Page images and extracted text
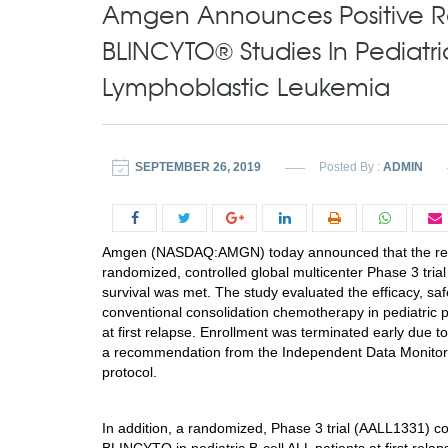
Amgen Announces Positive Re
BLINCYTO® Studies In Pediatr
Lymphoblastic Leukemia
SEPTEMBER 26, 2019
Posted By :
ADMIN
Amgen (NASDAQ:AMGN) today announced that the results
randomized, controlled global multicenter Phase 3 tria
survival was met. The study evaluated the efficacy, sa
conventional consolidation chemotherapy in pediatric pa
at first relapse. Enrollment was terminated early due
a recommendation from the Independent Data Monitori
protocol.
In addition, a randomized, Phase 3 trial (AALL1331)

What is being asked. Leave the pictures out and repeat exactly the lines from the beginning of the records to the line bearing "survival was met.", both ends counted.

Solved problem.
Amgen Announces Positive Re
BLINCYTO® Studies In Pediatr
Lymphoblastic Leukemia
SEPTEMBER 26, 2019
Posted By :
ADMIN
Amgen (NASDAQ:AMGN) today announced that the results
randomized, controlled global multicenter Phase 3 tria
survival was met. The study evaluated the efficacy, sa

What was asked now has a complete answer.